フランク・ザッパは1993年12月に亡くなりました。まだ53歳の若さです。晩年はシンクラヴィアによる作品が多くなりましたが、アイルランドのチーフタンズと楽しそうにセッションする姿も残っていますから、まだまだいろんな展開があったことでしょうに、本当に残念です。

 この作品は没後最初に発表された作品です。生前に制作されていた2枚組超大作で、とても豪華なパッケージに、残されたザッパ・ファミリーの気合が感じられます。期待通り、ザッパ・ファミリー・トラストは没後も良質な作品を送りだし続けることになりました。

 ザッパ先生は1967年にある実験をします。それはピアノの中に二本のマイクを詰め込んでおいて、身近な人々に頭をピアノの中に突っ込ませて、お話をしてもらうというものです。それを録音したものが「ランピー・グレイヴィ」に使われていました。

 しかし、当時のテクノロジーでは別々の日に録音した話し手同士が会話しているようには編集できませんでした。90年代に入ってそれが出来るようになると、ザッパ先生は同様の試みを行い、新たな住民たちの会話を録音しました。
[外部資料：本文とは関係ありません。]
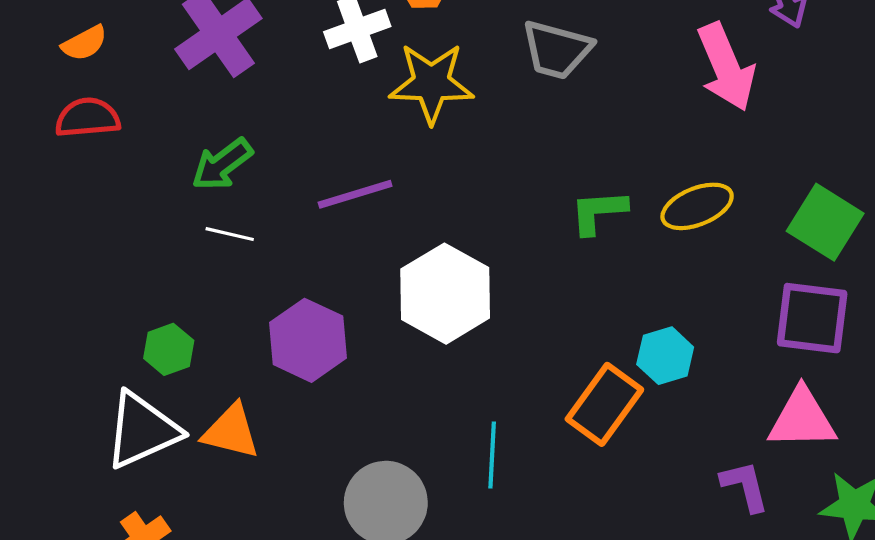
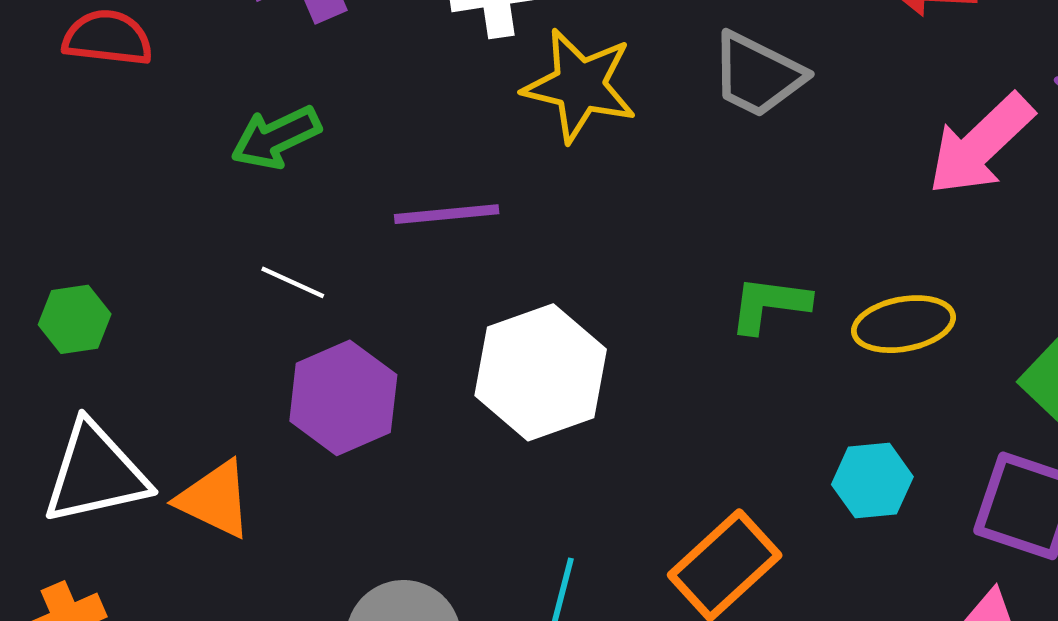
pink arrow: (726, 67) -> (981, 145), turned 58
white line: (230, 234) -> (293, 282), moved
green hexagon: (169, 349) -> (75, 319), moved
cyan hexagon: (665, 356) -> (872, 481), moved

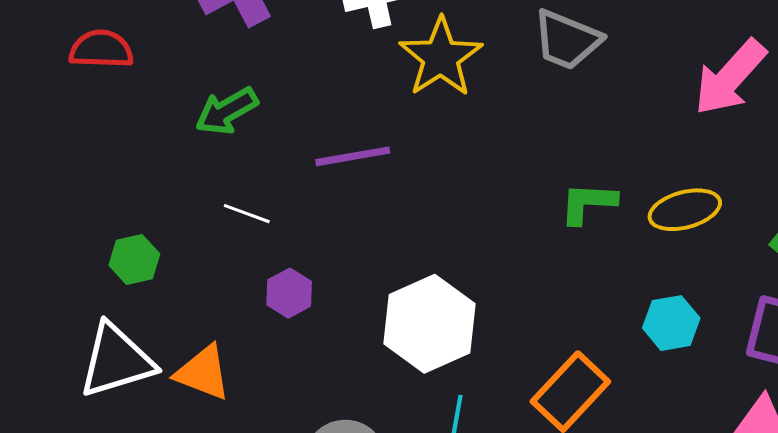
yellow star: (580, 85) -> (441, 57), turned 30
green hexagon: (75, 319) -> (134, 260), moved
white hexagon: (541, 372) -> (429, 324), moved
purple hexagon: (343, 398) -> (289, 293), size x0.6

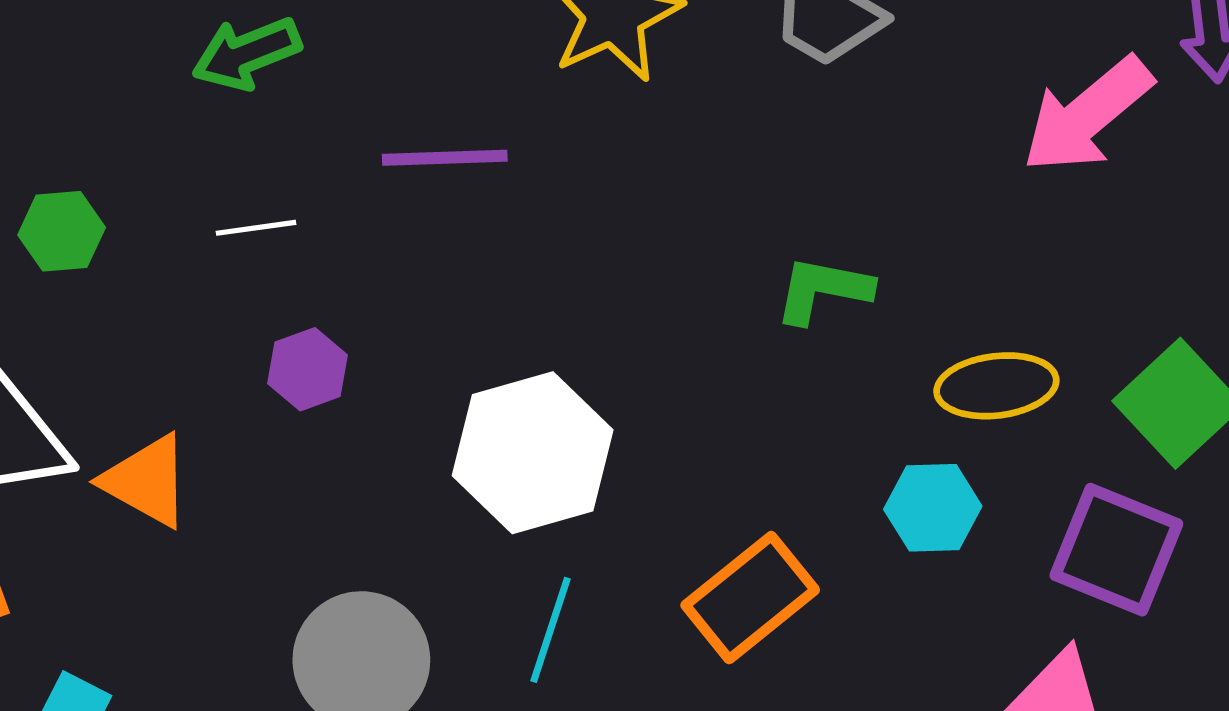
yellow ellipse: (685, 210) -> (996, 386), moved
white line: (247, 214) -> (256, 228), turned -36
green hexagon: (134, 260) -> (62, 231), moved

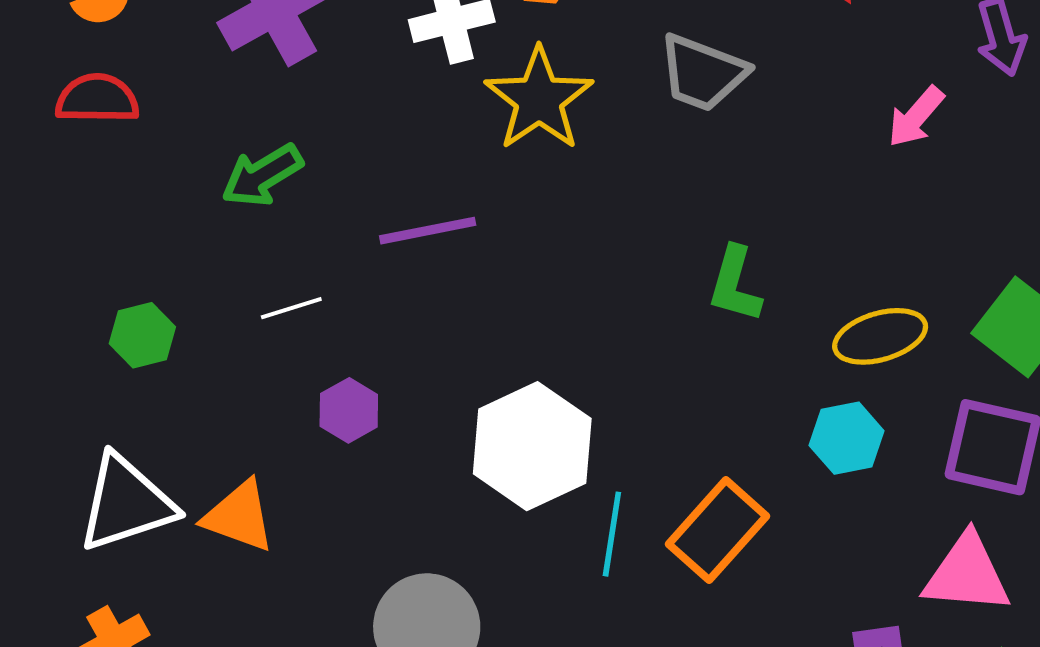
pink arrow: (1087, 115) -> (916, 117), size x0.6
green L-shape: (823, 290) -> (735, 284), turned -76
cyan line: (550, 630) -> (612, 534), moved

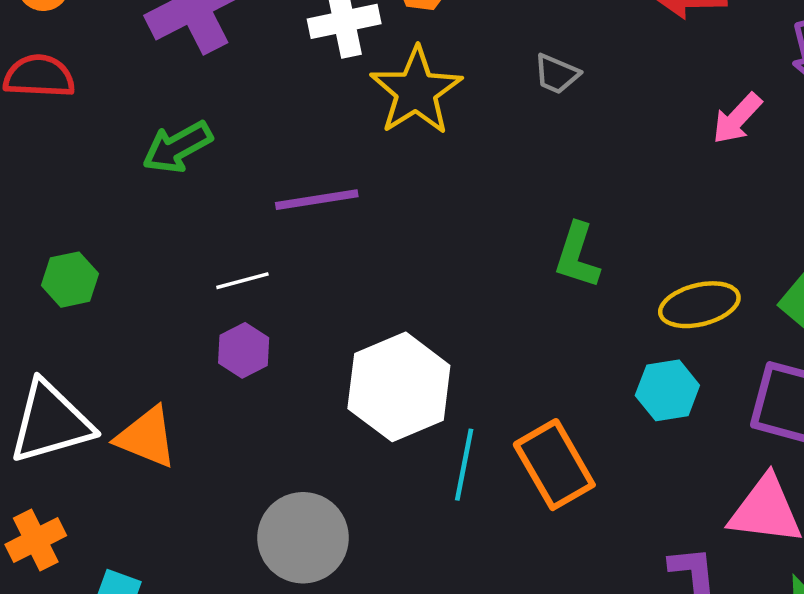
gray trapezoid: (703, 73) -> (557, 74), size x0.6
white line: (291, 308) -> (242, 281), moved
orange rectangle: (718, 530) -> (554, 465), turned -74

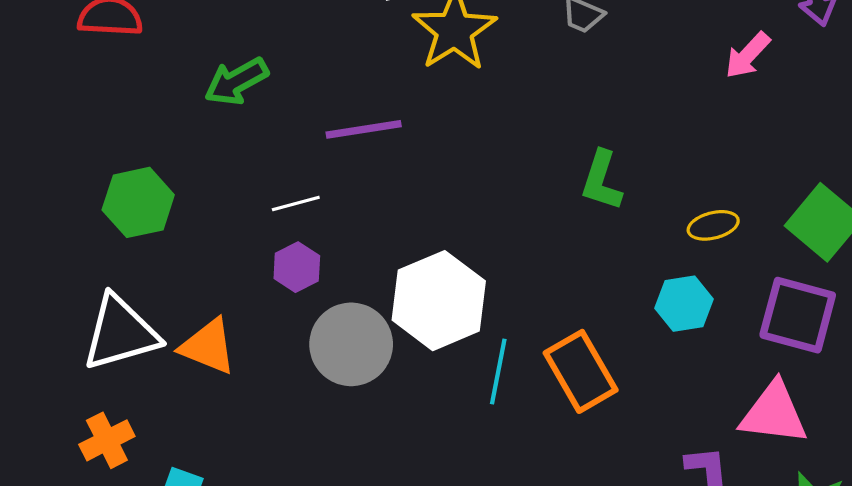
green hexagon: (70, 280) -> (138, 202), size x1.4
yellow ellipse: (699, 305) -> (713, 225), size x0.7
gray circle: (303, 538) -> (351, 344), moved

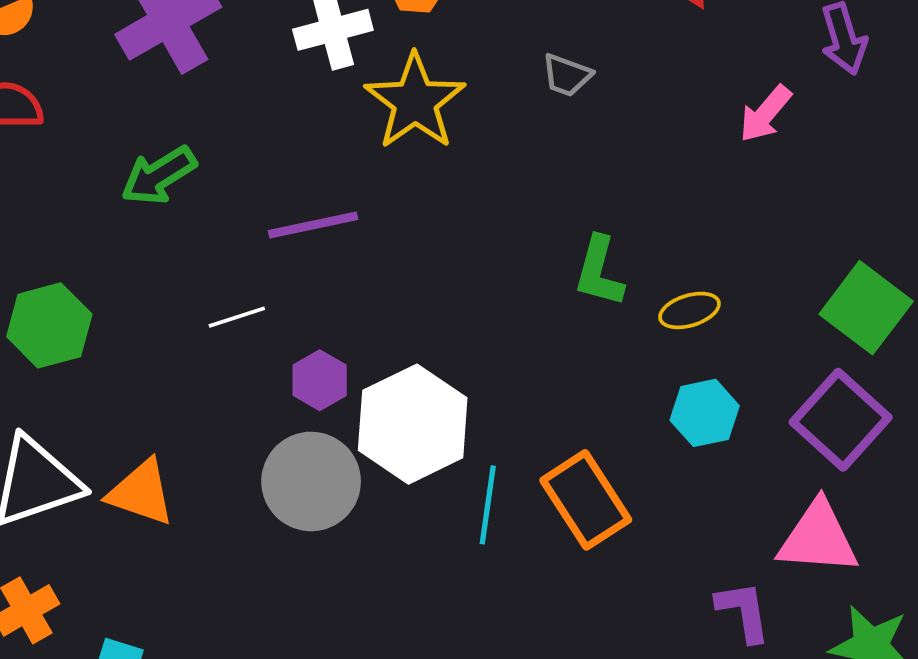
yellow ellipse: (713, 225) -> (689, 310), moved
purple hexagon: (297, 267) -> (320, 380), moved
purple square: (798, 315) -> (841, 420), turned 30

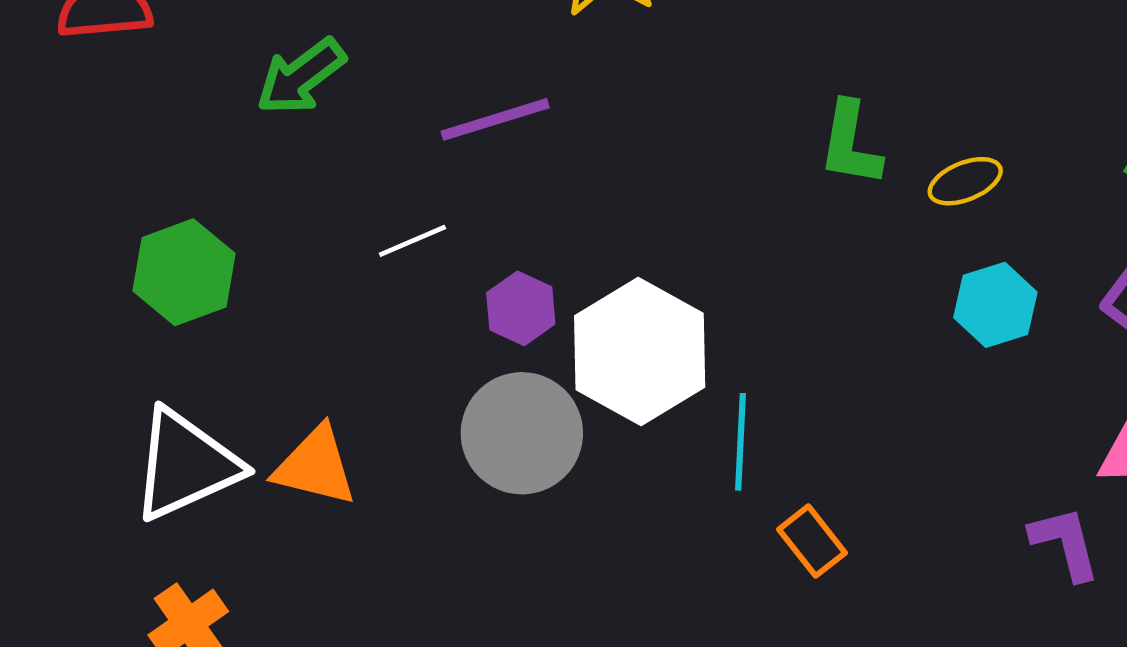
orange rectangle: (586, 500) -> (812, 541), moved, size x0.6

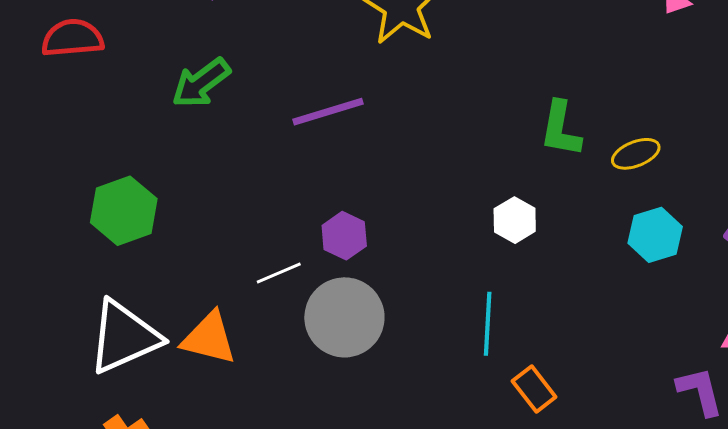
white line: (412, 241) -> (279, 273), moved
white hexagon: (640, 352) -> (515, 220), moved, size x0.5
1991年のことです。

 この二つの音源がほぼ四半世紀の時を隔ててこのアルバムで同居することになりました。何ともワクワクする話です。この会話群は新旧ピアノの住民と、ピアノの外の世界に住む悪の存在についての話に膨らみ、「文明第三期」に結実しました。

 このアルバムでは、概ね会話パートと音楽パートに分かれていて、ブックレットに太字で記載されている音楽曲だけを取り出すと、1枚目が10曲、2枚目が9曲になります。これだけでアルバムを作らず、残り22曲を会話で仕上げたところに先生の意気込みを感じます。

 楽曲群は1枚目では100%シンクラヴィア、2枚目は70%がシンクラヴィア、残りの30%が「イエロー・シャーク」で共演したアンサンブル・モデルンのライヴ演奏で構成されています。実際、「イエロー・シャーク」で演奏された曲も数曲入っています。

 1枚目の「N-ライト」、2枚目の「死神をぶちのめせ」という終盤に置かれた15分を超える楽曲がへそになっています。それがやはり素晴らしいサウンドです。「ジャズ・フロム・ヘル」の頃に比べ、シンクラヴィアも随分こなれてきました。

 そして「文明第三期」なる壮大なタイトルがつけられているだけあって、ザッパ先生の集大成的なコンセプトを感じないわけにはいきません。イエス・キリストや教皇も参加していますし、ロナルド・レーガンも登場します。大きな話から身近な話まで縮尺も自由自在です。

 さまざまな解釈が可能な黙示録的な作品だと言えるかもしれません。先生のシリアスな面とエンターテインメントな面が同居しているので、楽しみ方もそれこそ数限りない。最後に大きな謎を残していかれたように思います。

 「死神をぶちのめせ」では、いつものようにアメリカの健康オタクを皮肉っています。当時のご自身の体調はあったにせよ、ザッパ先生はいつもと全く変わりません。その強靭な精神が作品の隅々にまで行き渡っています。やはり先生は素晴らしいです。